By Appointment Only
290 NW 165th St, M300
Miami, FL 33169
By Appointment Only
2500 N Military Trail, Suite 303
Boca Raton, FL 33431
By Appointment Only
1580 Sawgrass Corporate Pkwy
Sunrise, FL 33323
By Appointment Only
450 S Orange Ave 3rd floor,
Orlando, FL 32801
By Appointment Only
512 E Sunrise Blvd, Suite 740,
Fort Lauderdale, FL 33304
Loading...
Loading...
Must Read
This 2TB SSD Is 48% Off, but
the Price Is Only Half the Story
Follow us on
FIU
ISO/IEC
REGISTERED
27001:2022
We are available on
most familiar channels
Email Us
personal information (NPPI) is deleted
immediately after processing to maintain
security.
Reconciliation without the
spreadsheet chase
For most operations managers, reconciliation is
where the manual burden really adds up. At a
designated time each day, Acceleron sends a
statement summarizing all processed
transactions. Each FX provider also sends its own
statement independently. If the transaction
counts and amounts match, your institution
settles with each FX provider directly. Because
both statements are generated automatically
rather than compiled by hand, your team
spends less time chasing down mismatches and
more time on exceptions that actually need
..............................
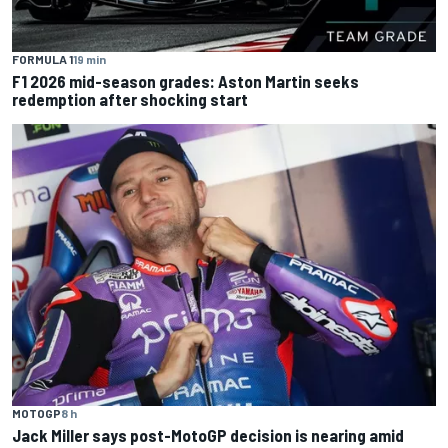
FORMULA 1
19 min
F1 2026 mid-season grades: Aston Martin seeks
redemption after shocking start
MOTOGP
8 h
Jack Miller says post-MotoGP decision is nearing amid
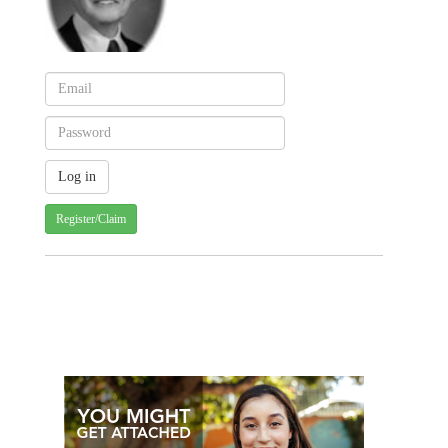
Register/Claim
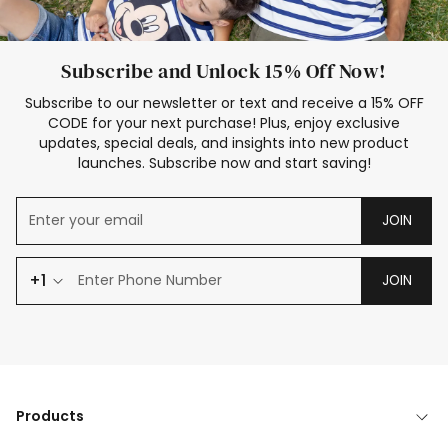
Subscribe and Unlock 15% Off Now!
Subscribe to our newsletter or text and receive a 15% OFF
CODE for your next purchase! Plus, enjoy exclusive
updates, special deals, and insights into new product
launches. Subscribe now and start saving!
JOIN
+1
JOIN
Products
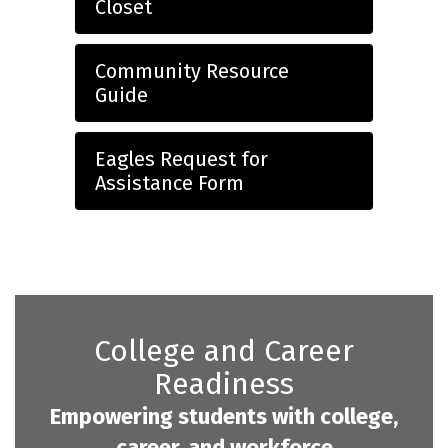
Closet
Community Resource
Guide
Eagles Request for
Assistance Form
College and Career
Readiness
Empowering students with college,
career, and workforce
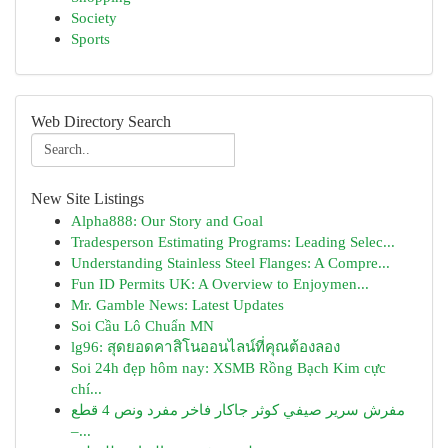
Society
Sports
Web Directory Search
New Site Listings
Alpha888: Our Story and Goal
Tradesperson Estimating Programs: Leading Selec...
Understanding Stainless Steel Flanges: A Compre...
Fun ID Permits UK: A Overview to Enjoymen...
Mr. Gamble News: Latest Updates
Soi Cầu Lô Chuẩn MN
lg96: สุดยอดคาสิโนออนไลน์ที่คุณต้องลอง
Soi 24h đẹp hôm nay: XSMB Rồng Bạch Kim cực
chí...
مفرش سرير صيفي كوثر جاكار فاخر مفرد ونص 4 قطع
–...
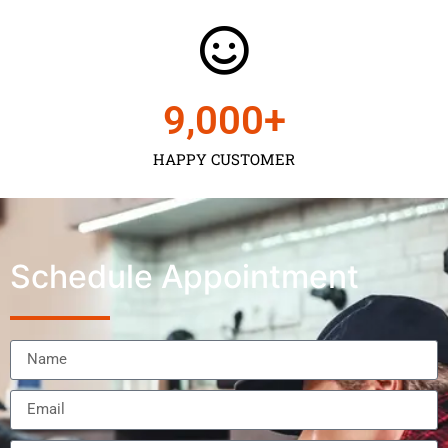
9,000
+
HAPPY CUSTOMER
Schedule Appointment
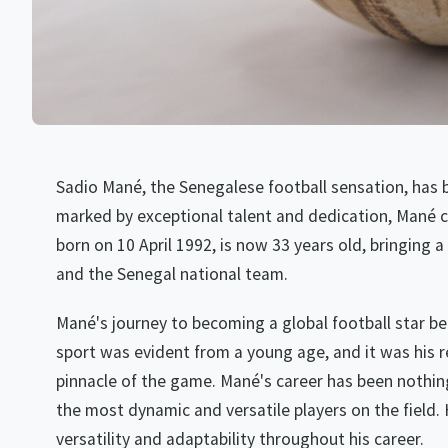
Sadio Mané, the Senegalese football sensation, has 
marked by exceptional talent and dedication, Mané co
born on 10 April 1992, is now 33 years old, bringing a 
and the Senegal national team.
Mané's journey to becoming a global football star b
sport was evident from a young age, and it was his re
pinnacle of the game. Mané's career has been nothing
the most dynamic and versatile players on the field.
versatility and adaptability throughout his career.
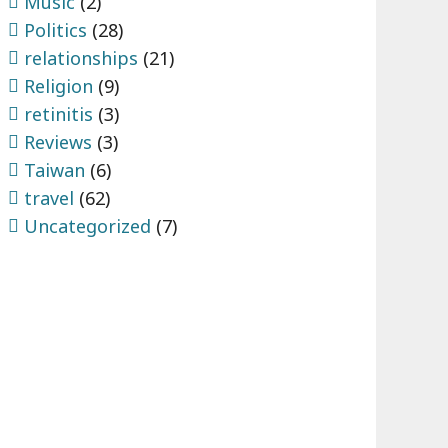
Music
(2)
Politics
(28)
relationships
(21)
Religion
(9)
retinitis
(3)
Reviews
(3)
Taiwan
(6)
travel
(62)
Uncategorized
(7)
..............................
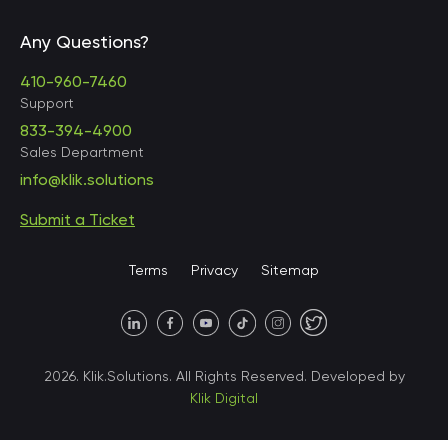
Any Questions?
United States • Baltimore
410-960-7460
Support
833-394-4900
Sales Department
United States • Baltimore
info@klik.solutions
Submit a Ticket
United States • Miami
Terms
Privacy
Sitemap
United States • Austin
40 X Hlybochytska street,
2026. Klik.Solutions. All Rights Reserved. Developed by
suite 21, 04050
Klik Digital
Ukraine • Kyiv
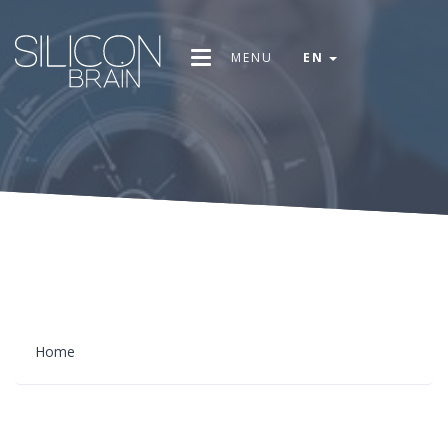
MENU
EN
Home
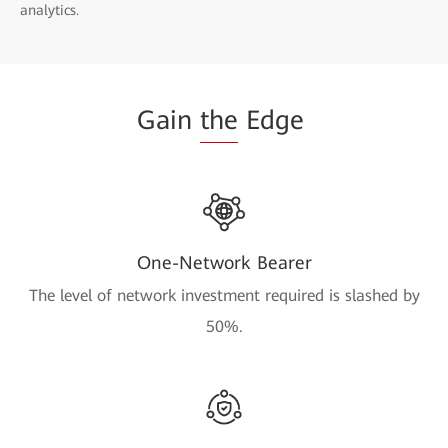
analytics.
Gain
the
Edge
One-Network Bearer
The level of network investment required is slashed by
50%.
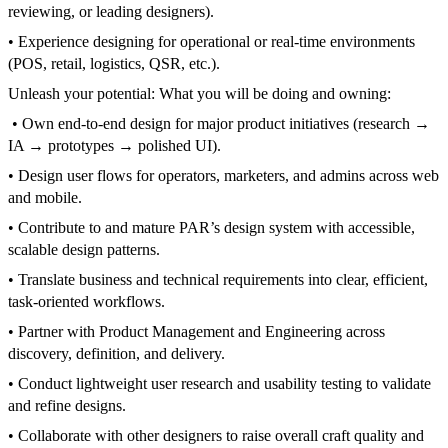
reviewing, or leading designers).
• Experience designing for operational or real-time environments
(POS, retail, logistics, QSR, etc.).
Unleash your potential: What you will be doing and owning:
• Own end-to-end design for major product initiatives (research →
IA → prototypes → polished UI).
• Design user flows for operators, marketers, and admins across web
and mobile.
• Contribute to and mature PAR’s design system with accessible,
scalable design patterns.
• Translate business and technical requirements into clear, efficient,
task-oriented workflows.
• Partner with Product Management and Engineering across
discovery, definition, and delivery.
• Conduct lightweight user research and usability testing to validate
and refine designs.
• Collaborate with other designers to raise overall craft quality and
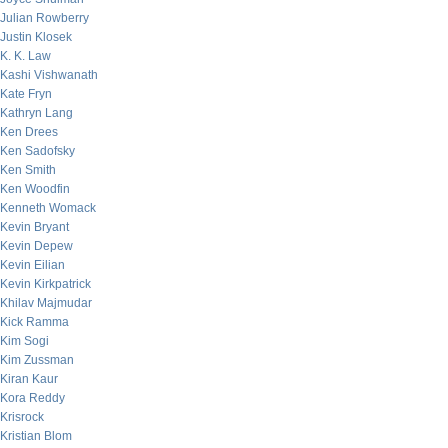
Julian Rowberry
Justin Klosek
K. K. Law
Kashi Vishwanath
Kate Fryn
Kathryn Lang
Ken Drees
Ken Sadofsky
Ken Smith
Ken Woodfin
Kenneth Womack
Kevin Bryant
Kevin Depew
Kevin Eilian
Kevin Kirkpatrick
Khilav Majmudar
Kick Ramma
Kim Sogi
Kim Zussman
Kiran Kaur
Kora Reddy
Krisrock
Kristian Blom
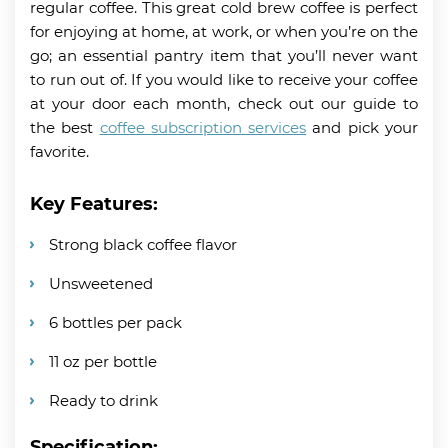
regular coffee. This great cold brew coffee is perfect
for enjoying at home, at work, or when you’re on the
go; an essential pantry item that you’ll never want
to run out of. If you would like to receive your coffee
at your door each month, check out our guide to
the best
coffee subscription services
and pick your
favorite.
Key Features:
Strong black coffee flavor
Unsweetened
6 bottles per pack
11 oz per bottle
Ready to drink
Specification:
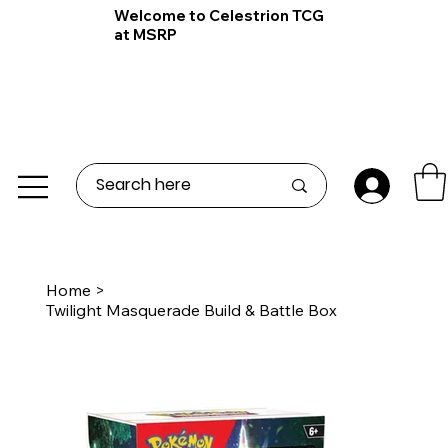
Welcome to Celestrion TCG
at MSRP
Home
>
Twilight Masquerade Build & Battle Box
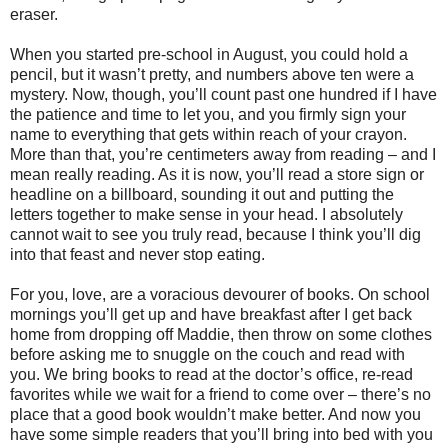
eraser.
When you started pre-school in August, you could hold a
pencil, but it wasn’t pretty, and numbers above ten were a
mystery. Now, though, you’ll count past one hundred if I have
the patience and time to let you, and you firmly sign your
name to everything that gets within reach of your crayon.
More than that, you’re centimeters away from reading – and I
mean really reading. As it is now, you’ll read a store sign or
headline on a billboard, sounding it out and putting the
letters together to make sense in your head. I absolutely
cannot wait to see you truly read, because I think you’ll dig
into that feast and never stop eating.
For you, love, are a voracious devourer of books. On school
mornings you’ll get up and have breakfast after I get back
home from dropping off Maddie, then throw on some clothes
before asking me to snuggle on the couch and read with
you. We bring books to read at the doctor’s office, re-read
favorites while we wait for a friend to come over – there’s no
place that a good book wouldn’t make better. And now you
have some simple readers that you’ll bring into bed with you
..............................
ASSIGNMENT — Count the lines of these entries that hold the string "books", and give only that number.

EXERCISE OUTPUT — 2